Source material:
-------------------------

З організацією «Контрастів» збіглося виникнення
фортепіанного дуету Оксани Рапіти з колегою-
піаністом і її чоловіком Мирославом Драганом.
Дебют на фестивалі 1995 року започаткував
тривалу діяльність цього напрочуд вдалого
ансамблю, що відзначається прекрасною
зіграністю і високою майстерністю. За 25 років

-------------------------

What needs to be done: Line by line, retype the entire listing exactly.

Written solution:
З організацією «Контрастів» збіглося виникнення
фортепіанного дуету Оксани Рапіти з колегою-
піаністом і її чоловіком Мирославом Драганом.
Дебют на фестивалі 1995 року започаткував
тривалу діяльність цього напрочуд вдалого
ансамблю, що відзначається прекрасною
зіграністю і високою майстерністю. За 25 років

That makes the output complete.